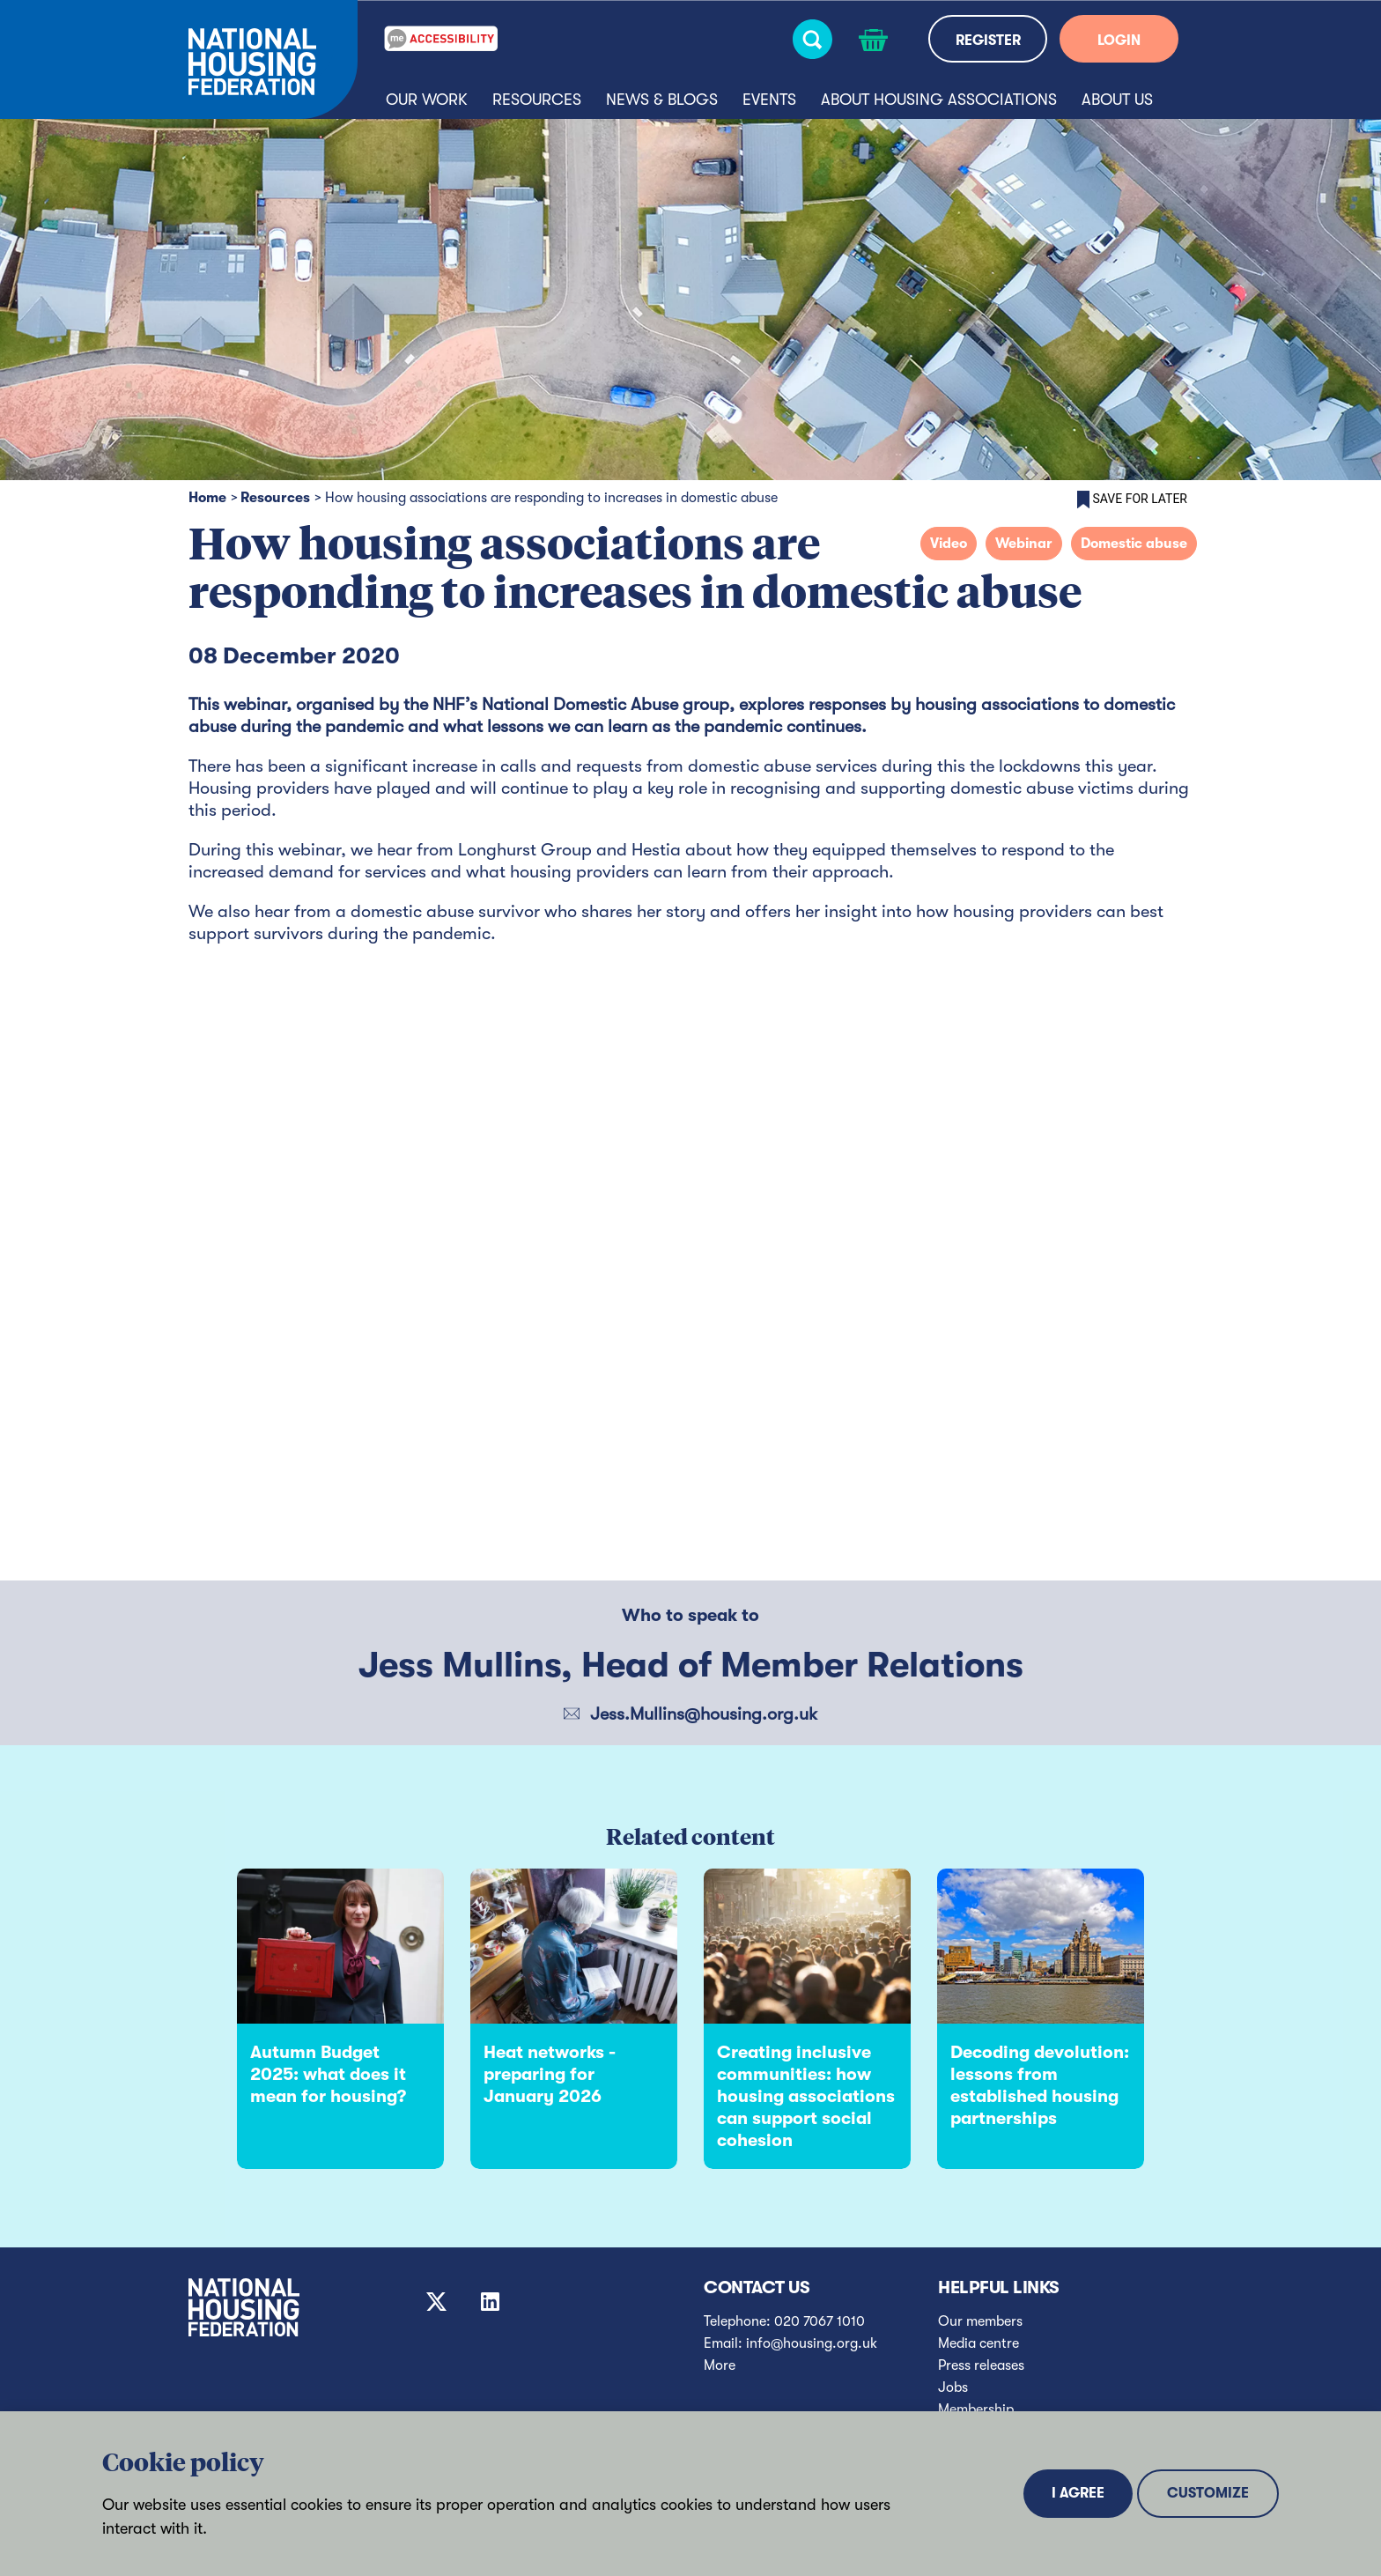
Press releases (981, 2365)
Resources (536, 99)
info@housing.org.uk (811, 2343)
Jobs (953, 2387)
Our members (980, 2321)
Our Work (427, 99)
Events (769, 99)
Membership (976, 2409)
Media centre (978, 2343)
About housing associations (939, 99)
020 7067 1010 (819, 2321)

◆ The task: Gather each line from the entries above that includes the word "housing".

◆ Result:
info@housing.org.uk (811, 2343)
About housing associations (939, 99)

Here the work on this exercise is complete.